01 · Evaluate
Know whether it works.
A golden dataset. Automated checks that run on every change. A regression suite covering prompts and tools alongside the code. Without evaluation, "it works" is a vibe, and vibes don't survive a model upgrade.
We use this on ContinuumState. Every commitment-extraction change runs through an eval before it ships. A drift of 3% on accuracy is something we see, not something a customer reports.
02 · Guard
Constrain the surface.
Structured outputs. Schema validation. Refusal patterns. Rate limits. Human-in-the-loop gates at the points that matter. Guardrails aren't censorship. They're the API contract the model has to honour.
An agent that can call your CRM should not be able to delete records. Obvious in code review. Easy to miss in a LangChain example. We write the contracts first.
03 · Observe
See what it's doing.
Traces, prompts, retrievals, tool calls, latency, cost, refusals, retries. Per-user, per-request, per-version. If you can't answer "why did it say that, on Tuesday, to that customer?", you're flying blind.

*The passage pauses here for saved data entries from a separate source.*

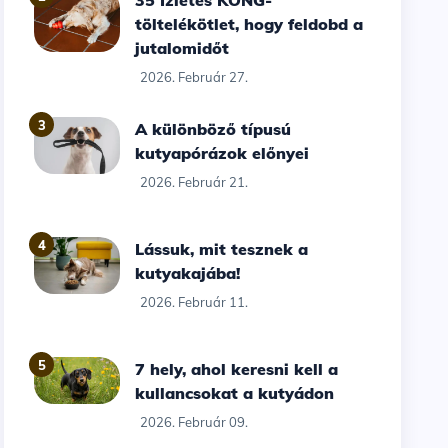
35 Ízletes KONG-
töltelékötlet, hogy feldobd a
jutalomidőt
2026. Február 27.
3
A különböző típusú
kutyapórázok előnyei
2026. Február 21.
4
Lássuk, mit tesznek a
kutyakajába!
2026. Február 11.
5
7 hely, ahol keresni kell a
kullancsokat a kutyádon
2026. Február 09.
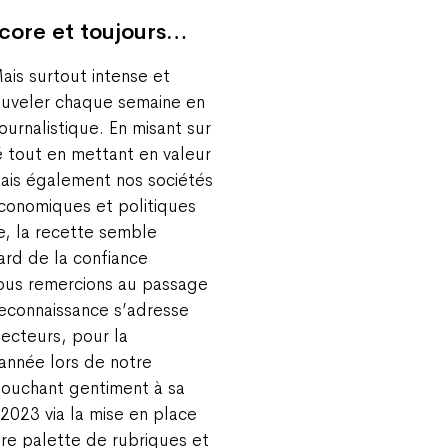
ncore et toujours…
ais surtout intense et
nouveler chaque semaine en
ournalistique. En misant sur
ité tout en mettant en valeur
ais également nos sociétés
économiques et politiques
e, la recette semble
rd de la confiance
ous remercions au passage
reconnaissance s’adresse
lecteurs, pour la
année lors de notre
ouchant gentiment à sa
 2023 via la mise en place
tre palette de rubriques et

Langfuse wired in early on every system we build. Cost dashboards that bisect by feature as well as by month. Drift detection on retrieval recall.
04 · Govern
Keep the trail.
Versioned prompts and models. Document-level access controls. Audit logs that survive a subpoena. Approval workflows for the changes that matter. Governance is what makes the system legible to legal, compliance, and the post-incident review, beyond the engineers who built it.
fasten (our open-source audit substrate) is the layer underneath. Typed events, correlated across services, tamper-evident. Built because no one else's audit layer survived our own systems.